Перемен за пять лет в Москве было много. На каждом шагу что-то да примечалось. Особенно переменились женщины, втиснувшие свои бедра в узенькие брючки, откровенничающие собой. И даже те, что были в юбках, как-то так научились одеваться, так ярко, с вызовом, что и они, казалось, все время кого-то окликали. Но, возможно, это ему только мерещится, на водке ведь глаза. Женщины смотрели на него, задерживая взгляд, прочитывали его. Вот про такой знойный денек в Москве, когда бесцельно куда-то идешь, когда отлично одет, когда женщины поглядывают на тебя мимолетно, даже строго, но ты-то знаешь, что это не так, что ты им интересен, много раз мечталось Павлу, особенно там, под палящим зноем кара-калинских выжженных холмов, когда миражило вокруг, пестрые круги плыли в глазах, а слух сторожил сухое шуршание — предвестие змеиного пополза.
Павел вышел к рослому Гоголю в конце бульвара, поглядел на площадь, которую взломали туннели, привычно, как всякий истинный москвич, попадающий в эти места, посочувствовал переменившемуся в лице Гоголю и переменившейся в лице площади и, не ведая зачем, направился к станции метро, вошел в прохладный вестибюль, спустился по эскалатору, заученно одолел переход, не выбирая, вошел в вагон того поезда, который как раз подоспел, покатил, не зная куда и зачем.
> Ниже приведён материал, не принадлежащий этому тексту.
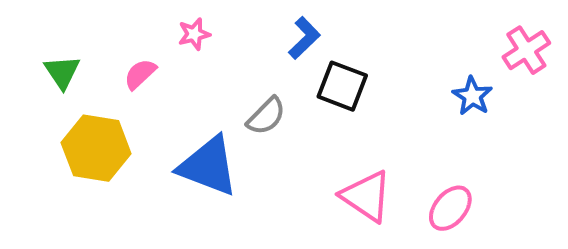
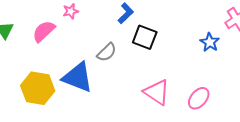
pink semicircle: (140, 74) -> (44, 31), size x1.4
yellow hexagon: (96, 148) -> (38, 88), moved

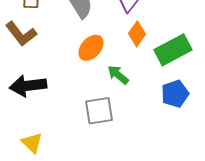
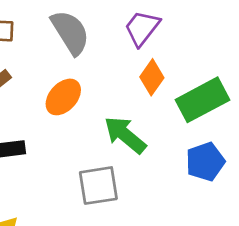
orange ellipse: (91, 48) -> (63, 97), moved
green arrow: (118, 75) -> (125, 135), size x1.4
Одна станция, другая, вдруг взял и вышел, поднялся по эскалатору, выбрался наверх, огляделся, узнавая эти места. Он очутился у выхода станции «Красные ворота». Перед ним машинно гудело Садовое кольцо. Он двинулся к этому гулу, к непрерывной ленте машин, к завораживающему этому движению, у которого к тому же был свой запах, будто эта лента была живым существом, ну, громадной, нескончаемой змеей. Этот запах поманил, напомнил, чем-то обрадовал, хотя пахло удушливо машинной гарью и перегретым асфальтом. Снова двинулся вперед, идя даже не куда глаза глядят, а куда ноги повели. Очутился на Садовом кольце, на правой стороне, если идти в сторону Курского вокзала. Здесь все было затвержено, знакомо ему, так привычно, что и через пять лет не отвлекло внимания на стены домов, все тех же, все таких же, и не думалось, куда он идет, он просто шел, ноги вели, он мог тут пройти и с закрытыми глазами.